On 09/12/2011 09:18 AM, Daniel P. Berrange wrote:
> but I'm quite worried about the on-the-wire compatibility
aspect of
> this change. If a new server sends the new enum value and a string,
> will the old server that does not know that enum value properly
> reject the rpc call, or will it cause a crash or other bad things to
> happen?
If a new server sends a string parameter to an old client, you
will get a fatal error on the client decoding the XDR data. This
will cause libvirt to report an XDR decoding error. It (probably)

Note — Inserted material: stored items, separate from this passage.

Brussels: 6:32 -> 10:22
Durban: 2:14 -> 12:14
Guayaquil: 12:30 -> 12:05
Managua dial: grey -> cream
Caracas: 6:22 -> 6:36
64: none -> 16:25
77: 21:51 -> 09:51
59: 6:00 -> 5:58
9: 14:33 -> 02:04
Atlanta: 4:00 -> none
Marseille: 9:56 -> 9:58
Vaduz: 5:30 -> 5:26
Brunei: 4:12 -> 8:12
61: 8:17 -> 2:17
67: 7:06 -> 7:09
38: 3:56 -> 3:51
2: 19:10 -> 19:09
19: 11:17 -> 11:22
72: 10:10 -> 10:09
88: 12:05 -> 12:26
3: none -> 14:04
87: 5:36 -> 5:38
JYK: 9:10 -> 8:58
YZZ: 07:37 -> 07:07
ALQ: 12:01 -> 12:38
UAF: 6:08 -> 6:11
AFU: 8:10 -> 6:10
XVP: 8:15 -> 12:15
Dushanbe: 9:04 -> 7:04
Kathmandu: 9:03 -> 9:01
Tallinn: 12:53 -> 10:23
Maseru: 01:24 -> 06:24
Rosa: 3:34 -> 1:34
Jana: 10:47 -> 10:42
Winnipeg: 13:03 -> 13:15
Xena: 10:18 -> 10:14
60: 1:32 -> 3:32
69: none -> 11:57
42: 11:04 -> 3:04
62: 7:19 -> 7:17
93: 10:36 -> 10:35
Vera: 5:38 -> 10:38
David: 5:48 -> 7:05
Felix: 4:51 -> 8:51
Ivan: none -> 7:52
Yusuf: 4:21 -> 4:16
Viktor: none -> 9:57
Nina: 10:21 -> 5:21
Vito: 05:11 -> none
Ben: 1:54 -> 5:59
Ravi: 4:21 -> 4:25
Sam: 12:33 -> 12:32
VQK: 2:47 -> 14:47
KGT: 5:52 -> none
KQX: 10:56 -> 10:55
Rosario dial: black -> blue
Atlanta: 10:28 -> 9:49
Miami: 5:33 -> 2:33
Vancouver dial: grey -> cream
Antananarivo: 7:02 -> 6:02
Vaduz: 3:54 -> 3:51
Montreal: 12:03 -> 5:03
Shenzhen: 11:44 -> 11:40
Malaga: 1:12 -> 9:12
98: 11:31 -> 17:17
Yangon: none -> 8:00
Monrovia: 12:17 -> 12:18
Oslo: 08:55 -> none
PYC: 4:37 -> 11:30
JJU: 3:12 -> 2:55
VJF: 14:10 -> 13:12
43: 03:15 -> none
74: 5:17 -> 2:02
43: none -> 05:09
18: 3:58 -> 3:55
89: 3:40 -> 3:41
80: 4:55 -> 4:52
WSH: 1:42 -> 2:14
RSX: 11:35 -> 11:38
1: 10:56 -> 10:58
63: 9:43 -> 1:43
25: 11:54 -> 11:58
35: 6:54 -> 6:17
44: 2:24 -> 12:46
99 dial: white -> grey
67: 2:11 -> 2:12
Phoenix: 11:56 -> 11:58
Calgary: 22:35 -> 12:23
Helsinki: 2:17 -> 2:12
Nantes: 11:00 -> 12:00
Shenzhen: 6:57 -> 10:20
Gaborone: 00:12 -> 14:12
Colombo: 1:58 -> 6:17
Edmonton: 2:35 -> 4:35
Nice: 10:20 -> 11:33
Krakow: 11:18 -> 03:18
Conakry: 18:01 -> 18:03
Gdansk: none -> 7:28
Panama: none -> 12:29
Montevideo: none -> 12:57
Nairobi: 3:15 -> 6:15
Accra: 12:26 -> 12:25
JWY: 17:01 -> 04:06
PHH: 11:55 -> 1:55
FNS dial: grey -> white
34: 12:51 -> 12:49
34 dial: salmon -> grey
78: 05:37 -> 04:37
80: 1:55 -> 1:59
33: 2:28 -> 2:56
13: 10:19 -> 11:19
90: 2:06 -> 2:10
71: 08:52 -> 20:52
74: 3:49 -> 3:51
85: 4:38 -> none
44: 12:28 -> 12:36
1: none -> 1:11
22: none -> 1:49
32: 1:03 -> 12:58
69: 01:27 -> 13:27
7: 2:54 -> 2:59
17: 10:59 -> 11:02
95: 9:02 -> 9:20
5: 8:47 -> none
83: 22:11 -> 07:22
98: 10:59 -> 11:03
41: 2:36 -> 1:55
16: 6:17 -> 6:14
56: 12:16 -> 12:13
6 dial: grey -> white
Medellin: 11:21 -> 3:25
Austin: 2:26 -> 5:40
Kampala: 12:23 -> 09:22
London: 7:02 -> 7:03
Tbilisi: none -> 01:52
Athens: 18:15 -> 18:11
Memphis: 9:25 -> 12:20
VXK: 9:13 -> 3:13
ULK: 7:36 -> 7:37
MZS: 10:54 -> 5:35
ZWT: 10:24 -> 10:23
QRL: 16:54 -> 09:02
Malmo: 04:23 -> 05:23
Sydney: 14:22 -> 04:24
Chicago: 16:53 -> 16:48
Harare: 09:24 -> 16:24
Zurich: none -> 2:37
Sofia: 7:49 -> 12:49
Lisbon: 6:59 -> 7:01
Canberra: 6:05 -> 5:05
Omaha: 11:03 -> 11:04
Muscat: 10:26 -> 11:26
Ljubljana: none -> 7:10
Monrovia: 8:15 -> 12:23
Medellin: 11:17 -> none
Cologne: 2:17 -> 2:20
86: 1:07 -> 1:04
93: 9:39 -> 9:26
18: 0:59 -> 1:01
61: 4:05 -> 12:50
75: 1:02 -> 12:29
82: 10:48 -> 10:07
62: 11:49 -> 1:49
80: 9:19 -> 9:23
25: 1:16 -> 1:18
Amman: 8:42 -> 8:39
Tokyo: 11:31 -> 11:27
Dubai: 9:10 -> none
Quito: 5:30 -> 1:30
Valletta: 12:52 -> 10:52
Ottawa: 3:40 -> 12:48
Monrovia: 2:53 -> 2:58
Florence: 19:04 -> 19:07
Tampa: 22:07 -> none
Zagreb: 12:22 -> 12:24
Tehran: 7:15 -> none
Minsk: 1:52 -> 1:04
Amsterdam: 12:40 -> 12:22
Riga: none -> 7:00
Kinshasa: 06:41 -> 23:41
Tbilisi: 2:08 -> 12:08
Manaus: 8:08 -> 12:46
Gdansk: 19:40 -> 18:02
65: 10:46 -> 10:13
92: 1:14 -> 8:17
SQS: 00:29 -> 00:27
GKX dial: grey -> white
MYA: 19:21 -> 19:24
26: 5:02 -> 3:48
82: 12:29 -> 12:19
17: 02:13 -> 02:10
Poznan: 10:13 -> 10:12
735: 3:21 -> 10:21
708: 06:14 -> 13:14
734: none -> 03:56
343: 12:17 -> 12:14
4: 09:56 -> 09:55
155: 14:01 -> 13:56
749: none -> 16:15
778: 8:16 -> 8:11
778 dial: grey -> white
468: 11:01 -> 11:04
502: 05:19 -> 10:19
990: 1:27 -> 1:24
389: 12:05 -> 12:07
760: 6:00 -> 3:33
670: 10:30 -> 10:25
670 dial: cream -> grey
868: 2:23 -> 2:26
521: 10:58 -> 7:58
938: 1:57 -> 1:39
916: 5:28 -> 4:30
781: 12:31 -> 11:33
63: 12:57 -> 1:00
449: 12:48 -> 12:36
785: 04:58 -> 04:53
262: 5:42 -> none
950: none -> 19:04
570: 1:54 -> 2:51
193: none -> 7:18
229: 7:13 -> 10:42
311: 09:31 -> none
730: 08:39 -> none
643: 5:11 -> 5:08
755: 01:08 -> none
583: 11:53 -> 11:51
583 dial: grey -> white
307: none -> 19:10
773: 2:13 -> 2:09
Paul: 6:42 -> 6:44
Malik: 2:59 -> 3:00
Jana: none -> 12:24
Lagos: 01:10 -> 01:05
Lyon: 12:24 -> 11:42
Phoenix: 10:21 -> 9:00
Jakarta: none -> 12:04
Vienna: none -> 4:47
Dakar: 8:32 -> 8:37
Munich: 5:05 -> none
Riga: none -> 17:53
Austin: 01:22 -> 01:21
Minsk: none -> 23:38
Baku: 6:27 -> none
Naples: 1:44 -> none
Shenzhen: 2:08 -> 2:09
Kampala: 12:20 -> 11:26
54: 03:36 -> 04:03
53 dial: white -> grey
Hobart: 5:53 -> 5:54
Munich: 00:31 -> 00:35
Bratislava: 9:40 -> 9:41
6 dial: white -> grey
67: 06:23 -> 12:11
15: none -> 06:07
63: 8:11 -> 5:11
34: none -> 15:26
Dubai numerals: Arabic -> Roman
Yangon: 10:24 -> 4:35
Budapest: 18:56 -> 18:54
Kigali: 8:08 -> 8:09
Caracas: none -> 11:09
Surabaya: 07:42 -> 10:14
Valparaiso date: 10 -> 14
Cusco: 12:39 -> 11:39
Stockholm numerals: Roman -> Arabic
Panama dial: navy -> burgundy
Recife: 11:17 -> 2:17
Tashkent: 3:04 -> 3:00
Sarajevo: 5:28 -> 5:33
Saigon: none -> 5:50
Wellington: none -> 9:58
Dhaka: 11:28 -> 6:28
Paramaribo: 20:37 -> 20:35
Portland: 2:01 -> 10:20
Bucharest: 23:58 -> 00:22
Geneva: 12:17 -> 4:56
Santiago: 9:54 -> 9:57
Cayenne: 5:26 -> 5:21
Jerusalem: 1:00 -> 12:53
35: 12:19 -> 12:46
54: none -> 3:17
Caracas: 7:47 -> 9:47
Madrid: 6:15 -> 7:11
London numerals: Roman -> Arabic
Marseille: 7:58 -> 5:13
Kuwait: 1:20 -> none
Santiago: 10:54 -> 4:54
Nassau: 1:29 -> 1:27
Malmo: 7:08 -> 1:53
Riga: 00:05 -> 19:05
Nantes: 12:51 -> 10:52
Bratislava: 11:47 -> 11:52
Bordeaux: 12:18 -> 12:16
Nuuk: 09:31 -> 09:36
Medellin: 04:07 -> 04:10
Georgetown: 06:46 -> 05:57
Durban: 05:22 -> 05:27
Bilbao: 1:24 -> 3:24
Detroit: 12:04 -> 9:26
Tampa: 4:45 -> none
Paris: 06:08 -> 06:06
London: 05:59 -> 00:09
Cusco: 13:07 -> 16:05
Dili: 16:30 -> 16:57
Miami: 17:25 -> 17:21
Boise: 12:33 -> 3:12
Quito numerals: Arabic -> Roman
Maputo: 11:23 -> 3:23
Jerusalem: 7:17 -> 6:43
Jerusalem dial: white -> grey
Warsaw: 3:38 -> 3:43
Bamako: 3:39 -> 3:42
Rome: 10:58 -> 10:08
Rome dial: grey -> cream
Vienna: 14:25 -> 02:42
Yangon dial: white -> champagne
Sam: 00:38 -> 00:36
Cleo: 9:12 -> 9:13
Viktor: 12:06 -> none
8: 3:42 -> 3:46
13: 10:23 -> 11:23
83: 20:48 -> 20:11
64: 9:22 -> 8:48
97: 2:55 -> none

isn't fatal, since we've read the entire packet off the wire
the next RPC call should still work. It is still not too pleasant
though since old virsh will not work with new libvirtd IIUC,
so I don't think we can do this without getting a better compat
story here which does not require changing existing apps like
virsh.
I agree that things are not fatal, but still not desirable (the old
virsh makes a query but can't get a response, because the new server
sends a string type back that the old virsh has no chance of
understanding). But I think we can solve this by use of a flag (we _do_
have an unsigned int flags argument at our disposal, right?):
virDomainFoo(dom, typed_param_array, len, 0) means "give me back _only_
array values that older libvirt can understand - no strings"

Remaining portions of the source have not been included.